Fortunately, the worm was not released ‘into the wild’, but was emailed anonymously to antivirus software companies by a group of international hackers known as 29a. Primarily based in Spain, they specialise in creating worms and viruses to demonstrate that no technology is reliable and safe from attack.
But if it had been released, the consequences could have been devastating.
The worm, known as Cabir, is capable of infecting smartphones and other mobile devices running the Symbian operating system, used in devices from almost all the major vendors, including Nokia, Siemens, Samsung and Matsushita, better known under the Panasonic brand name.
The worm propagates via the Bluetooth short-range connection technology. If it successfully finds and connects with another Bluetooth phone, it writes ‘Caribe’ or “Caribe-VZ/29A” on the screen. Most ominous of all, it does not get wiped when the device is turned off, but is activated every time it is powered up.
However, it does not damage the phone or its software, but does drain the battery by constantly scanning for other Bluetooth-enabled devices to infect. Kaspersky Labs, a computer-security firm based in Moscow, has been credited with identifying and naming the worm.
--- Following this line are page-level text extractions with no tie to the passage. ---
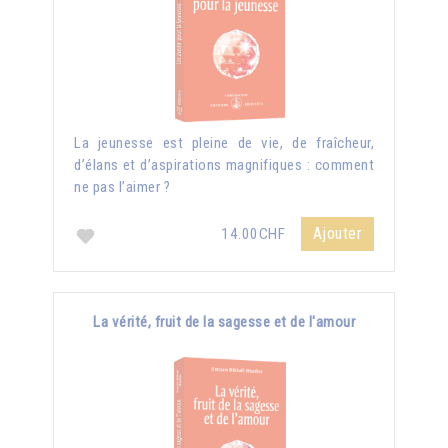
La jeunesse est pleine de vie, de fraîcheur,
d’élans et d’aspirations magnifiques : comment
ne pas l’aimer ?
Ajouter
14.00CHF
La vérité, fruit de la sagesse et de l'amour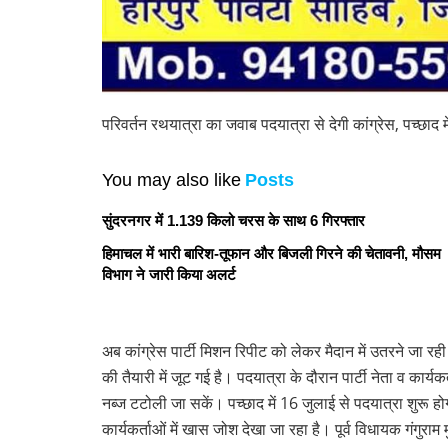
परिवर्तन रथयात्रा का जवाब पदयात्रा से देगी कांग्रेस, पच्छाद मे
You may also like
Posts
सुंदरनगर में 1.139 किलो चरस के साथ 6 गिरफ्तार
हिमाचल में भारी बारिश-तूफान और बिजली गिरने की चेतावनी, मौसम
विभाग ने जारी किया अलर्ट
अब कांग्रेस पार्टी मिशन रिपीट को लेकर मैदान में उतरने जा रह
की तैयारी में जूट गई है। पदयात्रा के दौरान पार्टी नेता व कार
नब्ज टटोली जा सकें। पच्छाद में 16 जुलाई से पदयात्रा शुर
कार्यकर्ताओं में खास जोश देखा जा रहा है। पूर्व विधायक गंगुरा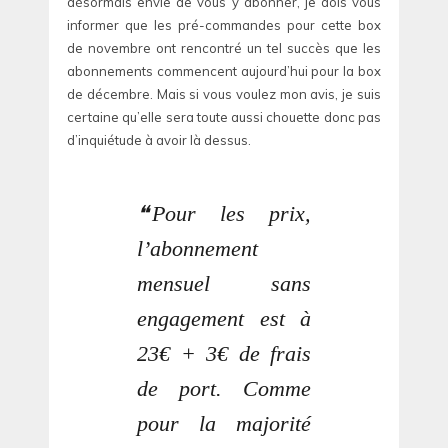
désormais envie de vous y abonner, je dois vous
informer que les pré-commandes pour cette box
de novembre ont rencontré un tel succès que les
abonnements commencent aujourd’hui pour la box
de décembre. Mais si vous voulez mon avis, je suis
certaine qu’elle sera toute aussi chouette donc pas
d’inquiétude à avoir là dessus.
Pour les prix,
l’abonnement
mensuel sans
engagement est à
23€ + 3€ de frais
de port. Comme
pour la majorité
The 29a group give credit for the worm to a new member called ‘Vallez’. It says that it is generally against destructive payloads and the spreading of viruses, but does not forbid its members from doing so — making it a so-called ‘grey hat’ hacking outfit.
The discovery of the worm has led to the predictably cliched conclusion that it should act as a “wake up call” to the industry. Although 29a has not tried to circulate the worm, other more malicious groups might, warn security specialists.
“Now that somebody has shown it can be done, somebody else could pick up on it soon and be far more disruptive,” says Vincent Gullato, vice president of McAfee. “There is now a road map for hackers to follow.”
But McAfee claims that the combination of increased mobile device capabilities combined with a lack of security could enable hackers and virus writers to wreak the same sort of havoc that they have done with Internet-connected PCs.
For example, by creating a virus that deletes contacts in other peoples’ phone address books, send unsolicited text or multimedia messages or make users’ mobile phones access websites to download paid-for or pornographic content without the handset owner’s knowledge.
Security specialists have for some time warned about the vulnerability of mobile phones, particularly the new breed of smartphones that boast some PC-like capabilities. However, vendors have been slow to act, mirroring the errors that has made the Microsoft Windows operating system such an insecure platform.
For example, although Bluetooth is switched off by default in some devices, in many others, the manufacturers have switched it on by default in order to make it easier to use. As a result, many people could be walking around with insecure devices without even knowing it.
That mistake could prove critical, believes Sal Viveros, a wireless security ‘evangelist’ at McAfee.
“Historically, the more functionality that emerges on any device, the more the hacker will take advantage of it,” he says. “With the advent of 3G and increased rollout of sophisticated devices such as smart phones, we’ll see all the same threats in mobile that you have in the PC space. And most people are painfully unaware of that fact.”